GridFS write performance problems on Windows

244 views
Skip to first unread message

Sigurd Høgsbro

unread,
Sep 3, 2010, 8:08:58 AM9/3/10
to mongod...@googlegroups.com
Hello,

We're using GridFS for a batch job to transcode from WMA Lossless to FLAC, which requires the use of Windows for the actual conversion (ffmpeg does not yet support WMA *lossless* codec).

The model is one of a controller running on a Linux server (Ubuntu 8.04.2), talking to mongoDB on the same server. All code is Python (2.5.2 on controller, 2.6 on workers), using pymongo 1.81. Worker apps run on Windows XP instances hosted within VirtualBox on Linux servers (Ubuntu 10.04).

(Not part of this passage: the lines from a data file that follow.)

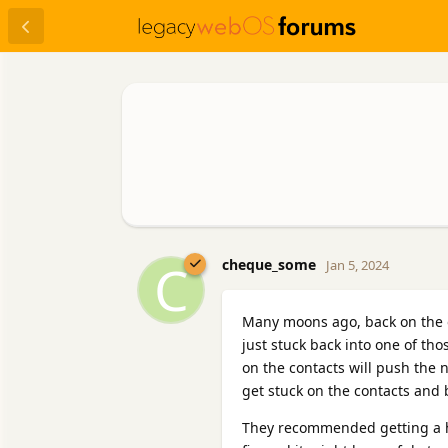
C
cheque_some
Jan 5, 2024
Many moons ago, back on the 
just stuck back into one of th
on the contacts will push the 
get stuck on the contacts and
They recommended getting a hi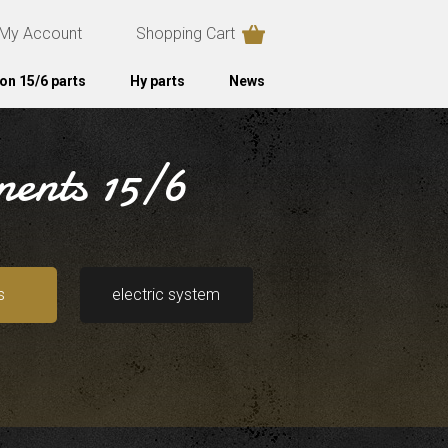
My Account
Shopping Cart
on 15/6 parts
Hy parts
News
nents 15/6
s
electric system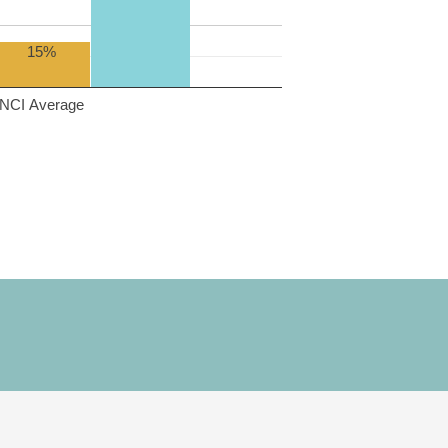
15%
NCI Average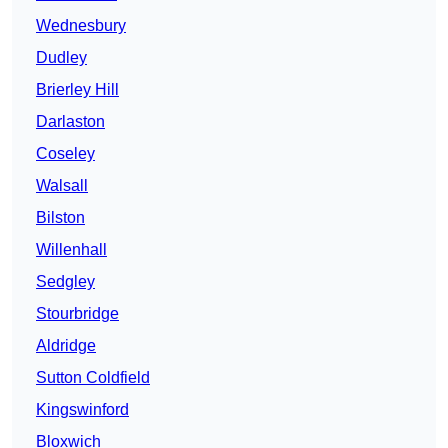
Wednesbury
Dudley
Brierley Hill
Darlaston
Coseley
Walsall
Bilston
Willenhall
Sedgley
Stourbridge
Aldridge
Sutton Coldfield
Kingswinford
Bloxwich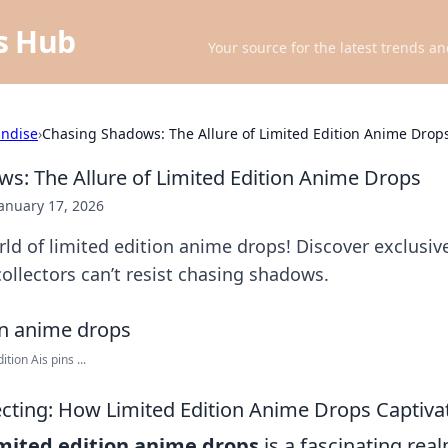
ts Hub
Your source for the latest trends an
ndise
›
Chasing Shadows: The Allure of Limited Edition Anime Drop
s: The Allure of Limited Edition Anime Drops
anuary 17, 2026
rld of limited edition anime drops! Discover exclusiv
llectors can’t resist chasing shadows.
ion Ais pins ...
lecting: How Limited Edition Anime Drops Captiva
imited edition anime drops
is a fascinating rea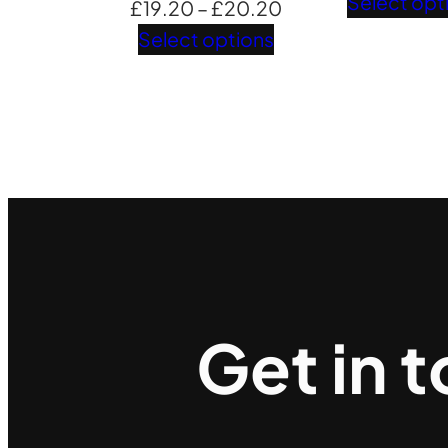
Select opt
Price
£
19.20
–
£
20.20
range:
Select options
£19.20
through
£20.20
Get in 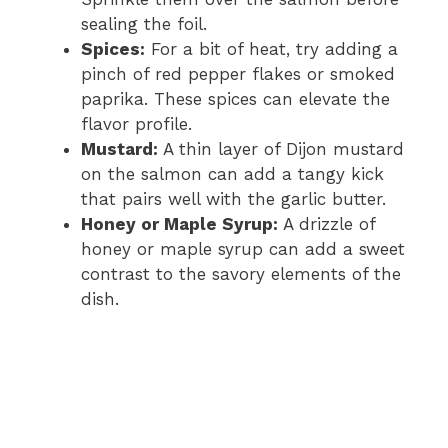
sealing the foil.
d
Spices:
For a bit of heat, try adding a
pinch of red pepper flakes or smoked
e
paprika. These spices can elevate the
flavor profile.
Mustard:
A thin layer of Dijon mustard
o
on the salmon can add a tangy kick
that pairs well with the garlic butter.
Honey or Maple Syrup:
A drizzle of
honey or maple syrup can add a sweet
contrast to the savory elements of the
dish.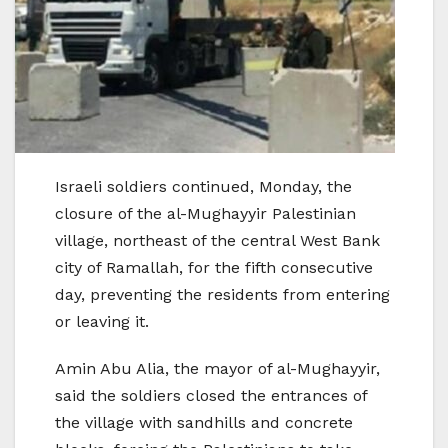
Israeli soldiers continued, Monday, the
closure of the al-Mughayyir Palestinian
village, northeast of the central West Bank
city of Ramallah, for the fifth consecutive
day, preventing the residents from entering
or leaving it.
Amin Abu Alia, the mayor of al-Mughayyir,
said the soldiers closed the entrances of
the village with sandhills and concrete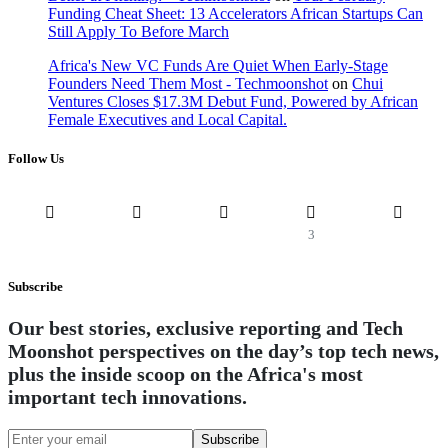
Funding Cheat Sheet: 13 Accelerators African Startups Can
Still Apply To Before March
Africa's New VC Funds Are Quiet When Early-Stage
Founders Need Them Most - Techmoonshot
on
Chui
Ventures Closes $17.3M Debut Fund, Powered by African
Female Executives and Local Capital.
Follow Us
3
Subscribe
Our best stories, exclusive reporting and Tech
Moonshot perspectives on the day’s top tech news,
plus the inside scoop on the Africa's most
important tech innovations.
Subscribe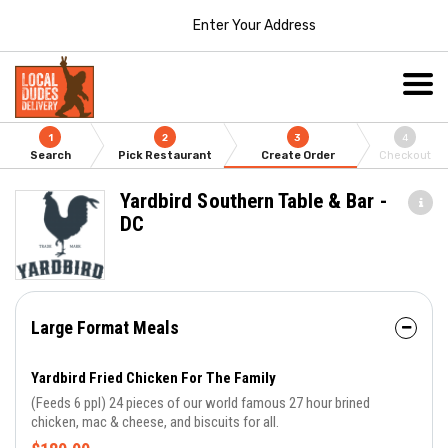
Enter Your Address
1
2
3
4
Search
Pick Restaurant
Create Order
Checkout
Yardbird Southern Table & Bar -
DC
Large Format Meals
Yardbird Fried Chicken For The Family
(Feeds 6 ppl) 24 pieces of our world famous 27 hour brined
chicken, mac & cheese, and biscuits for all.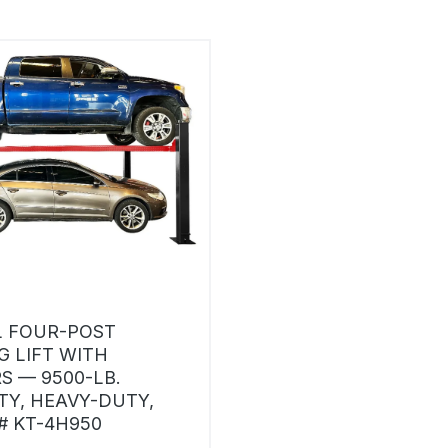
 FOUR-POST
G LIFT WITH
S — 9500-LB.
TY, HEAVY-DUTY,
 KT-4H950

We're seeing some issues that I'd welcome feedback on:
  1. GridFS read performance is pretty good (average 10-20MB/sec), but write performance is a very different beast. Writing a 18MB file can take 1 min 45 secs, though it can also complete in around 11 secs.

    We never see such slow writes on the controller task dumping the WMA file into GridFS, so I fear this isn't just triggered by the allocation of another datafile for the database.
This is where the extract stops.